Six Things to Remember When Feeling Insecure

 


Hey, all:) It's Mikayla! Today I’m going to be covering a broad topic, but by offering simple tips and things I’ve locked up while living, haha. 

Being insecure has become something we sometimes look down on, but also avoid confronting. We all struggle with lack of security and need to develop a healthy lifestyle and mindset when battling it. 

1) Allow yourself to go down the rabbit trail

Sometimes pushing insecurities aside will make them grow stronger. So instead of dismissing them, evaluate where they are coming from. Identifying the root of the insecurity will provide a way for you to eliminate it. 

However, don’t let yourself stay on the trail. There’s a fine line between dwelling on insecurity and full on moping. It takes effort to get yourself out of the fog of inferior and insecure emotions. But, your perspective and mindset will save you from going too far with your thinking. 

2) Flip the script 

Insecurities fuel negative self talk. So when the inter dialogue becomes not so nice, cut it out. For example, stop thinking of all the things people aren’t going to like about you and focus on your likable qualities they will like. Negativity builds up when we let it. We have control of our thoughts, friends. Creating a healthy reaction to negative thoughts will help you in the long run. 

3) Lean on your people 

Hopefully you have people who will encourage you. God’s Word commands us to uplift and encourage one another. We all should have at least one person to seek affection from, whether that be family, a significant other, friend or simple acquaintance. Find the people you can trust to lean on and never hold back when in need of support. 

4) Remind yourself of practical truth 

Hey, you know a few solid truths about yourself. You know what you believe in, you know what you like and you know what you enjoy. Insecurities are often like little things hiding inside you getting in the way of seeing true value in yourself. What helps me is listing off things I know without a shadow of a doubt are true. 

For example, I know God has given me specific gifts no one else has, I know I can love, give good hugs, bake and sing (ish, lol) I know I am loved by my family and friends. I’m blessed to have a list of people I can lean on to reassure me. I know I have a big God who tells me what I am in His Word! Listing off things you know are solid and true will give you something to hold on to.


5) Watch your conduct 

We’ve all seen insecure people treat their insecurities by diverting to dismantling other’s confidence. Insecure people can be ugly. Watch how you treat others while dealing with your insecurities. I refuse to ever look down on someone by how they do something I’m good at because I have a lack of security in my own ability to do what they can accomplish excellently. Because guess what you’re doing while you’re diverting to others in this way? Feeding more and more insecurity. Watch yourself. We need to all strive to be Christ-like with a gentle, humbling spirit. 

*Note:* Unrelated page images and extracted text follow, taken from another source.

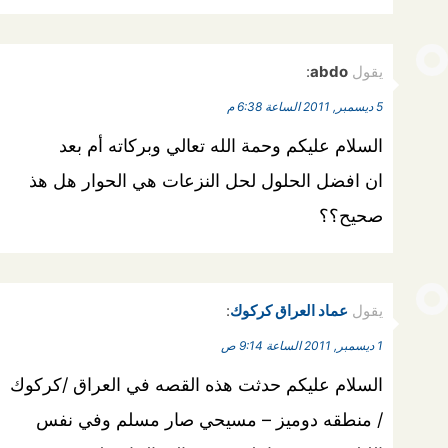
يقول
abdo
:
5 ديسمبر, 2011 الساعة 6:38 م
السلام عليكم وحمة الله تعالي وبركاته أم بعد
ان افضل الحلول لحل النزعات هي الحوار هل هذ
صحيح؟؟
يقول
عماد العراق كركوك
:
1 ديسمبر, 2011 الساعة 9:14 ص
السلام عليكم حدثت هذه القصه في العراق /كركوك
/ منطقه دوميز – مسيحي صار مسلم وفي نفس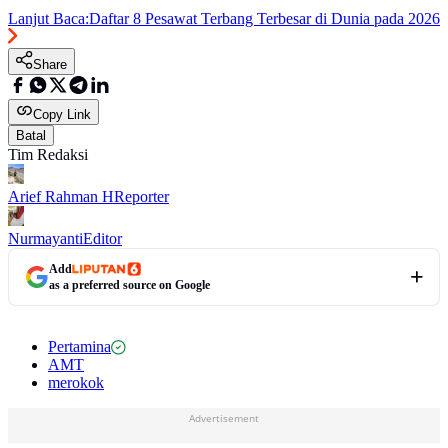
Lanjut Baca:
Daftar 8 Pesawat Terbang Terbesar di Dunia pada 2026
Share
Copy Link
Batal
Tim Redaksi
Arief Rahman H
Reporter
Nurmayanti
Editor
Add
as a preferred source on Google
Pertamina
AMT
merokok
Advertisement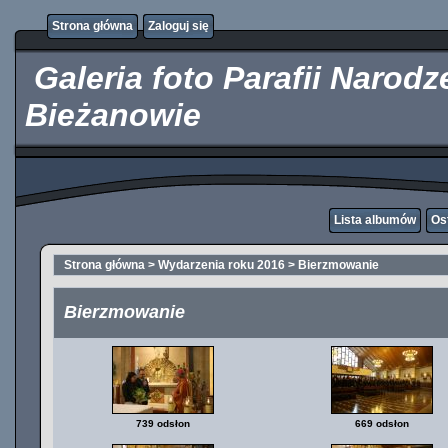
http://kupicpigulki.pl/
Strona główna
Zaloguj się
Galeria foto Parafii Narod
Bieżanowie
Lista albumów
Os
Strona główna
>
Wydarzenia roku 2016
>
Bierzmowanie
Bierzmowanie
739 odsłon
669 odsłon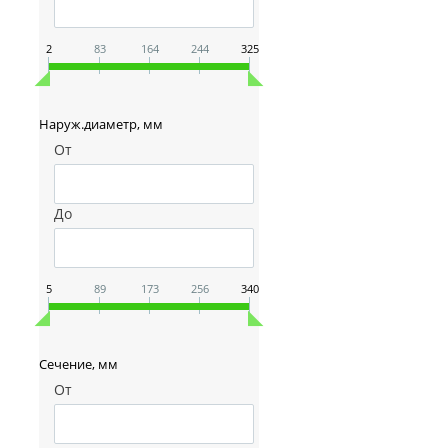
2
83
164
244
325
Наруж.диаметр, мм
От
До
5
89
173
256
340
Сечение, мм
От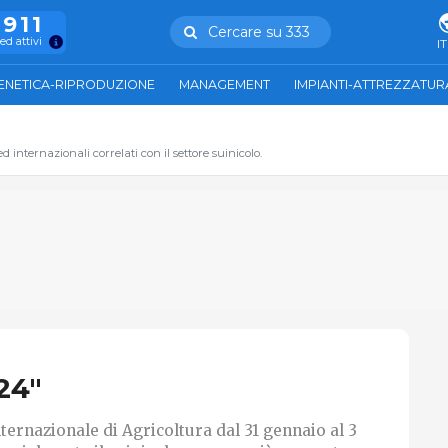
.911
Cercare su 333
ed attivi
IT
ENETICA-RIPRODUZIONE
MANAGEMENT
IMPIANTI-ATTREZZATUR
 internazionali correlati con il settore suinicolo.
24"
ternazionale di Agricoltura dal 31 gennaio al 3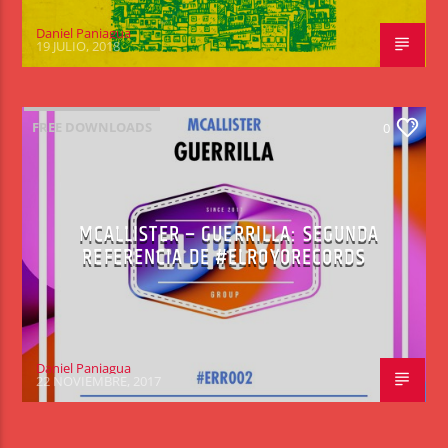
Daniel Paniagua
19 JULIO, 2018
FREE DOWNLOADS
0
MCALLISTER – GUERRILLA: SEGUNDA
REFERENCIA DE #ELROYORECORDS
Daniel Paniagua
22 NOVIEMBRE, 2017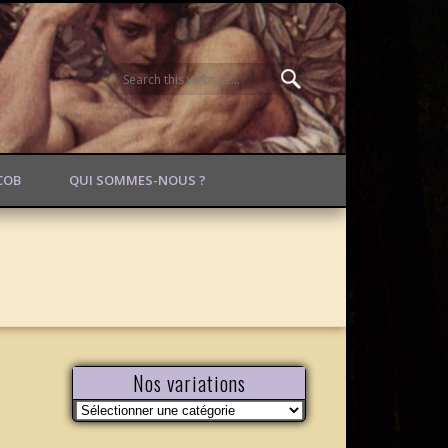
ACOB
QUI SOMMES-NOUS ?
Nos variations
Nos
variations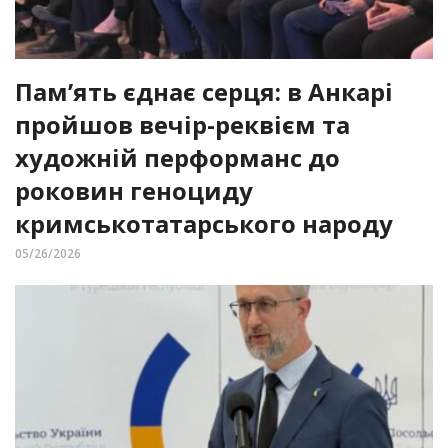
Пам’ять єднає серця: в Анкарі
пройшов вечір-реквієм та
художній перформанс до
роковин геноциду
кримськотатарського народу
05/26/2026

6) Give yourself some grace 

We’re. Not. Perfect. We are not to ever achieve perfection on this earth. We as a society have molded the perfect image of perfection that we’re convinced one must access and possess. You see other people. They seem perfect at what you can’t seem to be decent at. It’s intimidating and exhausting. However, it’s okay to feel insecure sometimes. It’s when you let the lack of security define your thinking and living. You’re not perfect, no one is. Pound into your own head, “I am set apart and at my own speed with my own life”. Insecurities are normal. 

Side Ramble - But the most important takeaway 

There are many causes of insecurity, but the biggest among them is our failure to fully trust God. As believers, we have this assurance: “And those who know Your name put their trust in You, for You, O LORD, have not forsaken those who seek You” (Psalm 9:10) 

Lack of “security” lies within the lack of resistance to the enemy's lies. Satan’s biggest weapon at times is our minds, manipulating how we think and even view ourselves as well as God. He throws huge arrows in our faces, pointing us in the direction of doubt. He wants us to feel insecure over the meaning and purpose of our lives, where we’re going, and how we’ll get there. 

A lot of times, the reason for our insecurities is a matter of having an “it’s all about me” mentality. The Bible warns us about self-absorption and pride. This is sin. (Romans 12:3) 

Friends, the biggest thing I have struggled with in my short life is self comparison and insecurities within myself. As one who has been a slave to these thoughts and feelings, I adamantly encourage you to look outside of your insecurity. God has so much more for you! 

When struggling with feelings of insecurity, never forget God’s promise: “You will keep in perfect peace those whose minds are steadfast, because they trust in you.” (Isaiah 26:3) 

I hope this post has encouraged you, friends.